(YOUR TASK): Restate the records word for word. Include no pictures.

* * *

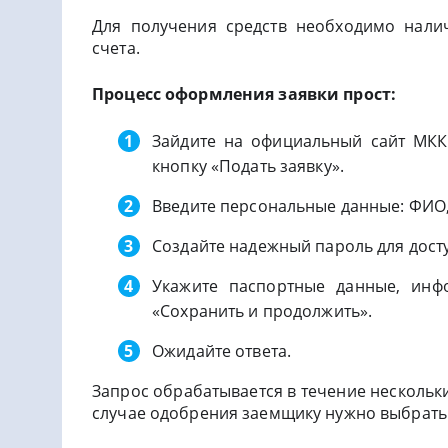
Для получения средств необходимо нали
счета.
Процесс оформления заявки прост:
Зайдите на официальный сайт МКК
кнопку «Подать заявку».
Введите персональные данные: ФИО, 
Создайте надежный пароль для дост
Укажите паспортные данные, инф
«Сохранить и продолжить».
Ожидайте ответа.
Запрос обрабатывается в течение нескольк
случае одобрения заемщику нужно выбрать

* * *

(TASK RESPONSE):
Для получения средств необходимо нали
счета.
Процесс оформления заявки прост:
Зайдите на официальный сайт МКК
кнопку «Подать заявку».
Введите персональные данные: ФИО, 
Создайте надежный пароль для дост
Укажите паспортные данные, инф
«Сохранить и продолжить».
Ожидайте ответа.
Запрос обрабатывается в течение нескольк
случае одобрения заемщику нужно выбрать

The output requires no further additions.